Perinatale periode
De perinatale periode (ook wel peripartum genoemd) omvat de tijd vanaf het verlangen om zwanger te worden tot een jaar na de bevalling. Deze fase is een tijd van grote veranderingen en gemengde emoties voor jonge ouders. Vrouwen ervaren zowel lichamelijke als psychologische veranderingen terwijl ze moeder worden.
- Veranderingen: De perinatale periode brengt veel lichamelijke en psychologische veranderingen met zich mee.
- Ambivalente gevoelens: Jonge ouders ervaren een mix van vreugde, blijdschap, en hoop, maar ook angst, onzekerheid, moeilijke gevoelens, en kwetsbaarheid.
Jong ouderschap als kwetsbare transitieperiode
Met de geboorte van een baby worden ook nieuwe ouders geboren. Net zoals in de puberteit moeten kersverse ouders zich opnieuw uitvinden. Hun aandacht richt zich op de baby en ze ontwikkelen een nieuwe mindset. Dit proces van ouderschap is een overgangsperiode:
- Nieuwe fase: De geboorte van een kind is een nieuwe ontwikkelingsfase voor ouders.
- Nieuwe gerichtheid: Ouders richten zich op de baby en ontwikkelen een nieuwe mindset.
- Transitieproces: Deze overgang naar ouderschap is een transitieproces.
- Matrescentie en patrescentie: Voor moeders heet deze fase matrescentie, vergelijkbaar met adolescentie. Voor vaders heet het patrescentie, hoewel dit minder bekend is.
- Zoektocht naar identiteit: Deze periode is een zoektocht naar een nieuwe identiteit en kan twijfels en onzekerheden met zich meebrengen.
Het krijgen van een kind is een belangrijk transitiemoment dat veel uitdagingen en veranderingen met zich meebrengt. De meeste ouders doorlopen dit proces zonder vast te lopen, hoewel ieder zijn eigen unieke ervaring heeft.
De overgang naar ouderschap vraagt veel mentaal werk en bestaat uit drie onderdelen:
- Beeldvorming en verwachtingen: Ouders vormen een beeld van de imaginaire baby. Verwachtingen over zwangerschap, bevalling en de kraamperiode kunnen de ervaring beïnvloeden.

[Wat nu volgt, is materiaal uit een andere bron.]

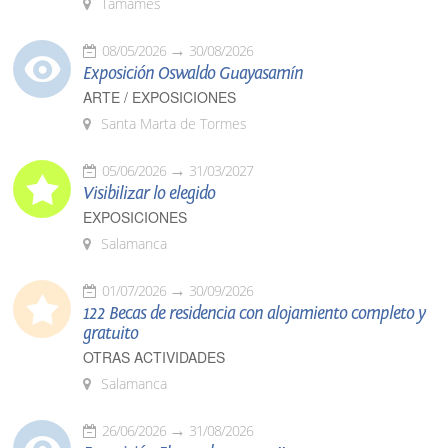
Tamames
08/05/2026
30/08/2026
Exposición Oswaldo Guayasamín
ARTE / EXPOSICIONES
Santa Marta de Tormes
05/06/2026
31/03/2027
Visibilizar lo elegido
EXPOSICIONES
Salamanca
01/07/2026
30/09/2026
122 Becas de residencia con alojamiento completo y
gratuito
OTRAS ACTIVIDADES
Salamanca
26/06/2026
31/08/2026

- Aanpassingsvermogen: De realiteit kan anders zijn dan verwacht. Ouders die zich moeilijk kunnen aanpassen, hebben meer kans op psychische problemen.
- Engagement of betrokkenheid: Ouders moeten zich engageren om echt ‘ouder’ te worden. Moeilijkheden hierbij kunnen de transitie bemoeilijken.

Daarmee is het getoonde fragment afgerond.